DCC, the conglomerate that owns Certas Energy, has reported operating profits up 7.3% to £494.3m for the year to 31 March 2020, on turnover down 3.1% to £14.8bn.

Its retail and oil division’s operating profits were up 4.9% to £140m and operating profits for its LPG division were up 13.1% to £228m.

The group reported that despite the coronavirus pandemic overall trade in March 2020 was strong, but later in the month there was reduced demand for retail transport fuels.

It said it had an extremely low level of debt of £60.2m – approximately 0.1 times net debt to EBITDA – leaving it well placed to navigate the current period of uncertainty and to continue its growth and development in coming years

Commenting on the results, Donal Murphy, chief executive, said: “I am very pleased to report that the year ended 31 March 2020 has been another year of strong growth for DCC. A good trading performance, excellent cash generation, strong returns on capital employed and continued acquisition activity are all hallmarks of DCC’s resilient business model.
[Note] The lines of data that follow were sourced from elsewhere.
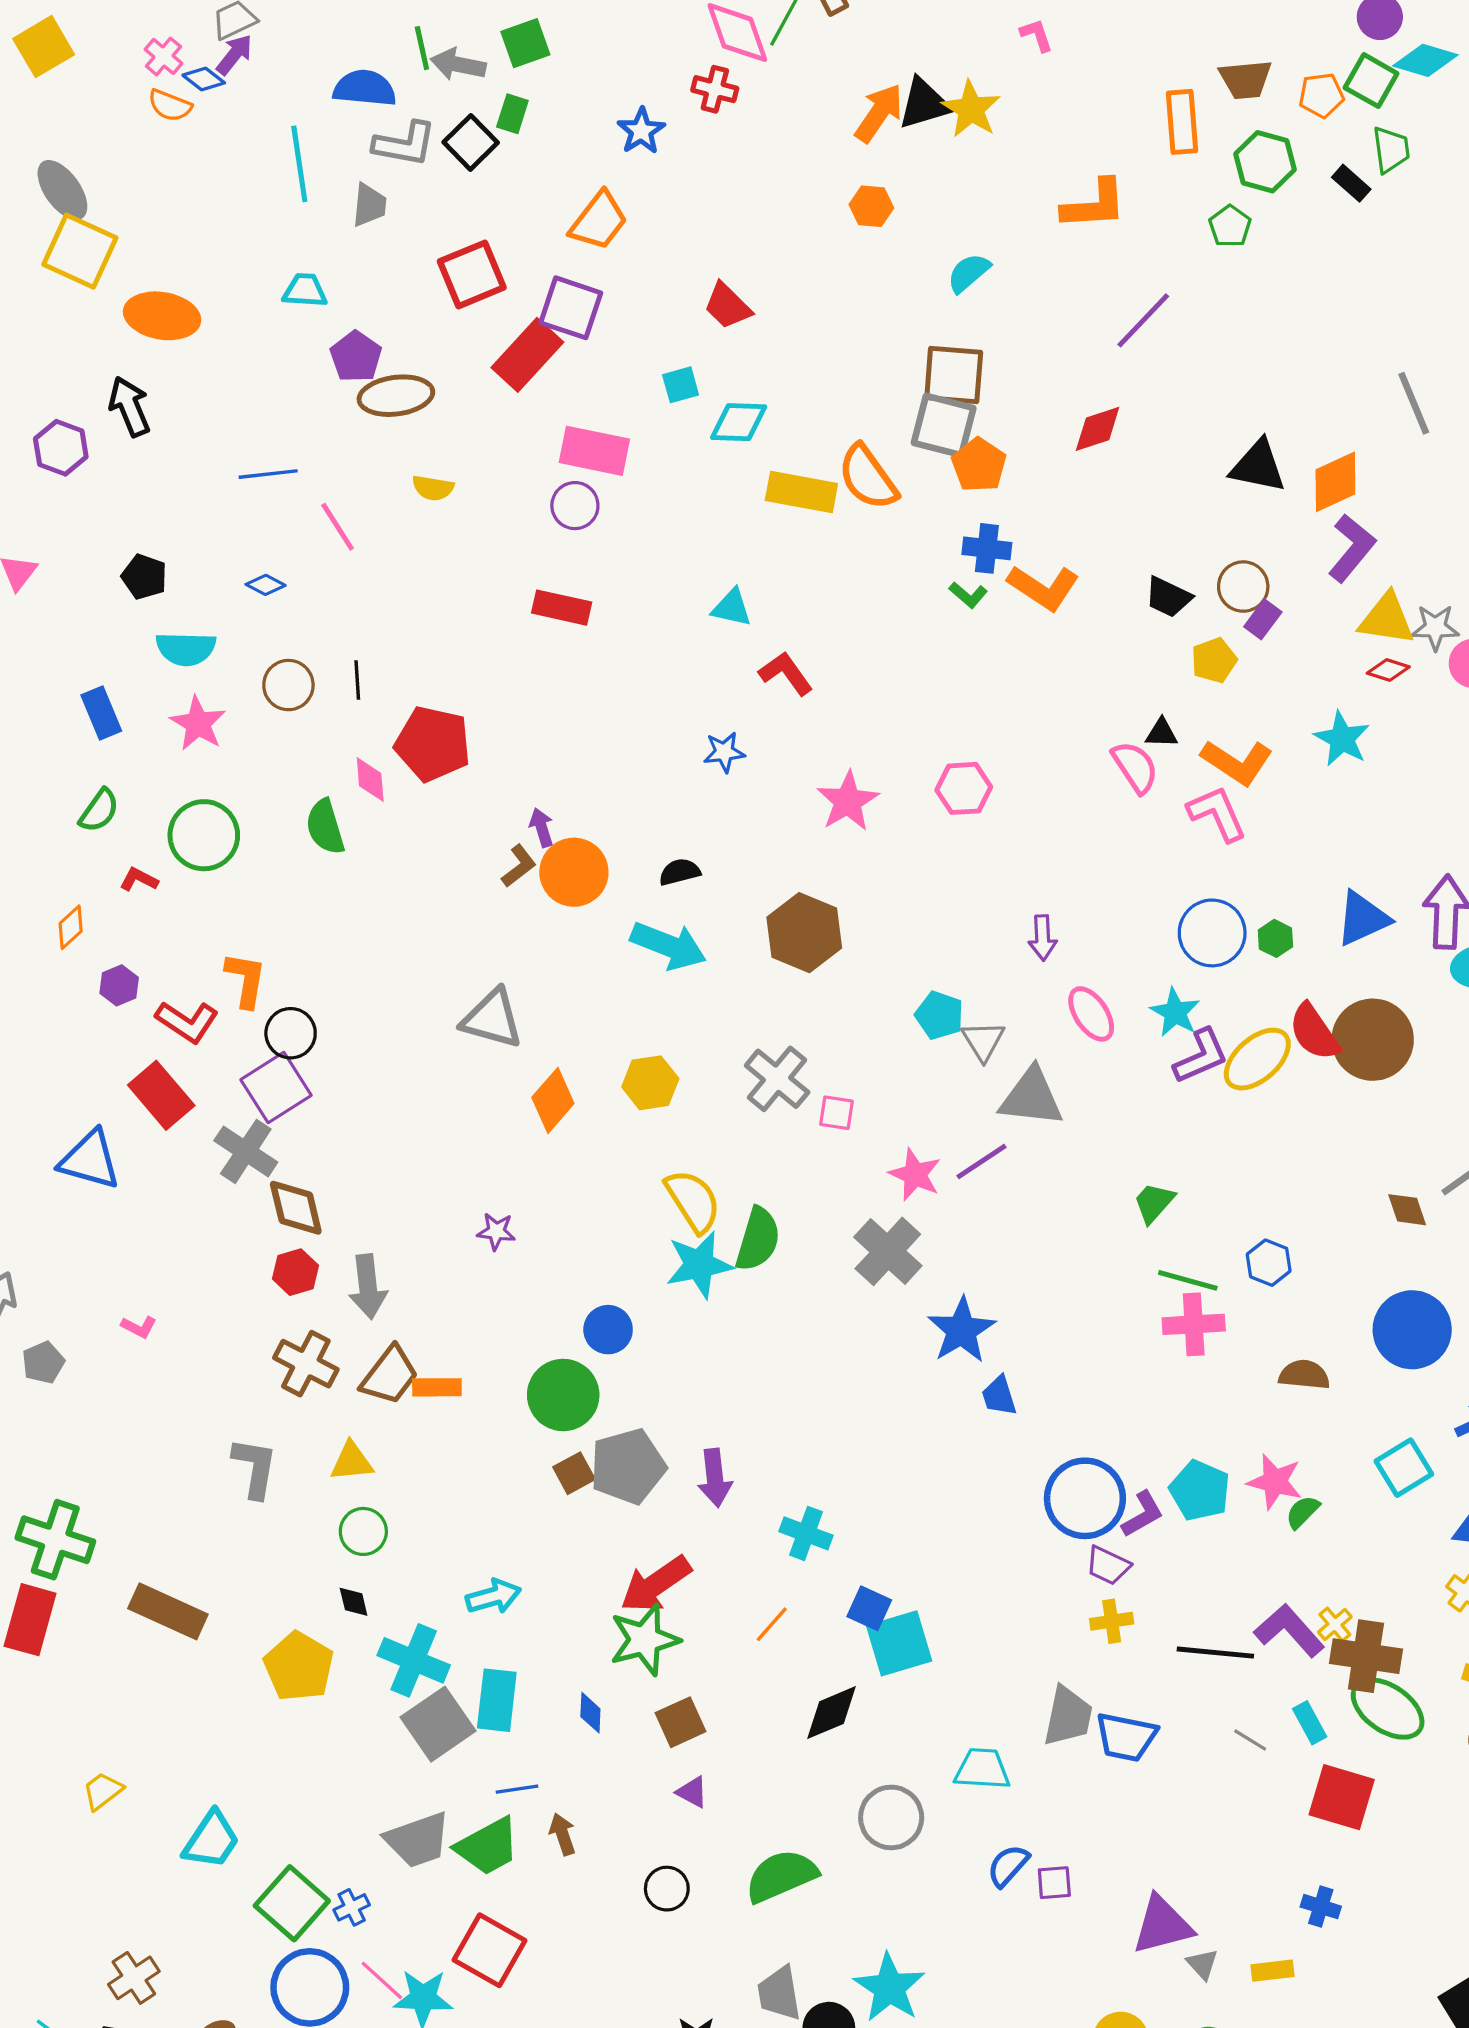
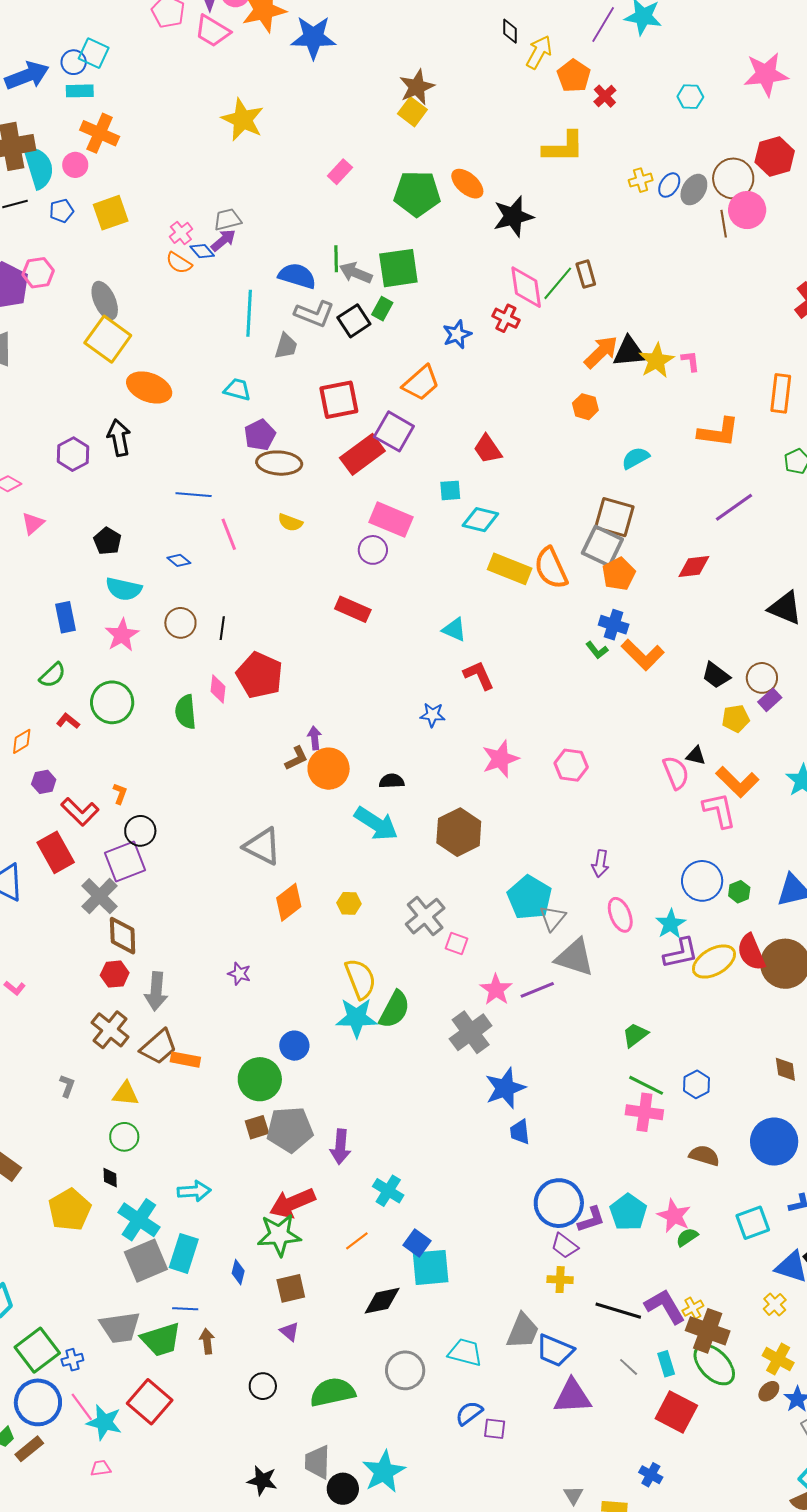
pink L-shape: (1037, 35) -> (691, 361), moved
green square: (525, 43) -> (398, 268), size x1.4
orange L-shape: (246, 980) -> (120, 794), size x0.6
cyan pentagon: (939, 1015) -> (530, 898), size x1.5
yellow hexagon: (650, 1083) -> (349, 903), size x0.7
gray L-shape: (255, 1468) -> (67, 1086), size x0.6
purple triangle: (1162, 1925) -> (572, 1396), moved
“Covid-19 presents significant challenges to society and the economies in which we operate. The uncertainty it has created is like nothing we have seen in our lifetimes and our number one priority during this time is to keep our employees safe and well. All DCC businesses have and continue to operate effectively during this extraordinary period, ensuring our customers receive the range of essential products and services DCC provides. I am especially proud of all our people who are working tirelessly through these exceptional times. Even during this period of huge challenge, our people are fulfilling DCC’s purpose of enabling people and businesses to grow and progress.

“DCC’s diverse, resilient business model and financial strength ensures the Group is in a very strong position to navigate through this period of uncertainty. The Group continues to have the platforms, opportunities and capability for further development across each of our four divisions.”